As she was unable to offer me coffee, Aunt Lavinia decided we should go on gossiping and enjoying our cigarettes, and in a while we would have some marvellous drink—much more enjoyable and bracing than coffee. A little later we would go out and eat a late and leisurely lunch with masses of chablis and oysters. After that we would go to Harrods and look at the spring coats. Apparently Rodney had offered to buy Aunt Lavinia a new coat if she saw one she liked, and she felt certain he wouldn't mind getting me a new one too.

“Actually,” she said, “I hate spring coats. If it's spring, why the hell should one need a coat?” She thought she had shocked me, and she explained that she was not being ungrateful to Rodney. “How could the poor angel be expected to know that all coats are very depressing to me. We had to wear them so much indoors—when we lived at Dunmartin Hall ...”

She squeezed Poo Poo slightly too roughly, and he gave a little yelp. “Oh, poor Poo Poo,” she whispered apologetically, and she kissed the insides of his ears. She asked me if I found her bedroom too warm. She said that she loved to overheat—that she tended to forget that other people could be miserable sweltering in the tropical conditions in which she lived.

“I rarely feel warm enough in England,” she said. “That's why I so adored my trip to India, darling. I really must try to make Rodney take me back there. I don't know why I like heat so much. Maybe it's because I have a cold heart ...”

Aunt Lavinia gave a little shiver, and just for a moment her eyes had a curiously unfocussed and scared expression. Then she was laughing again. She said she felt certain that, if ever Great Granny Webster came up from Hove and paid her a visit, the old lady would instantly drop dead from the shock.

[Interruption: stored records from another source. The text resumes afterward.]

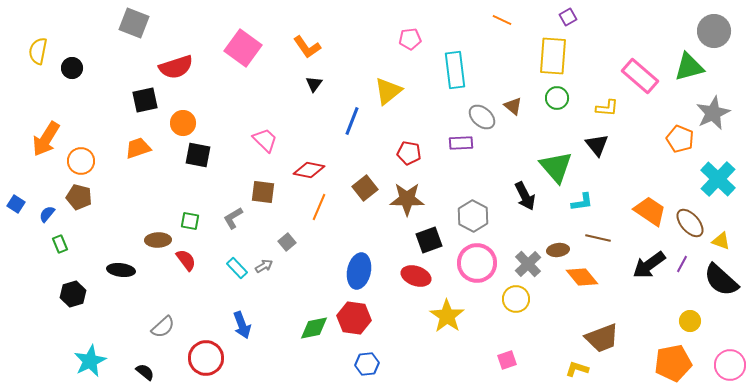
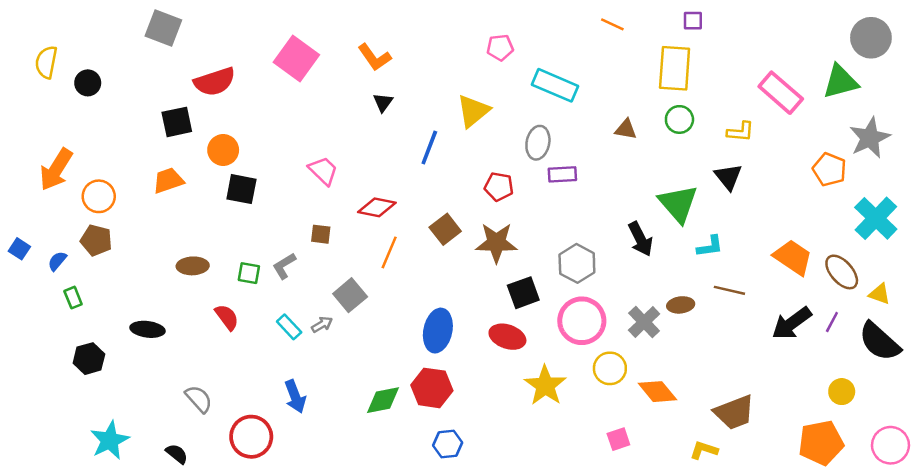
purple square: (568, 17) -> (693, 21), turned 30
cyan rectangle: (455, 70) -> (555, 85), turned -60
brown triangle: (513, 106) -> (626, 129), turned -30
gray ellipse: (482, 117) -> (538, 143), moved, turned 60
brown square: (263, 192) -> (321, 234), size x0.7
green square: (190, 221) -> (249, 273), moved
brown ellipse: (158, 240) -> (193, 266), moved
gray square: (287, 242) -> (350, 295), size x1.5
orange diamond: (582, 277) -> (657, 392), moved
yellow circle: (516, 299) -> (610, 368), moved
gray semicircle: (163, 327) -> (199, 399), turned -90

I asked her to explain, although I could think of many things in her house which Great Granny Webster might find very shocking indeed.

“My radiators, darling! My criminal radiators! Your Great Granny Webster would never recover if she saw them. The beastly old sticklebat would go to her grave, she would be so mortified. You know how much she has always cared about the family name. She would never again be able to hold up her head from the shame if she knew that someone as closely related to her as me had sunk to having central heating!”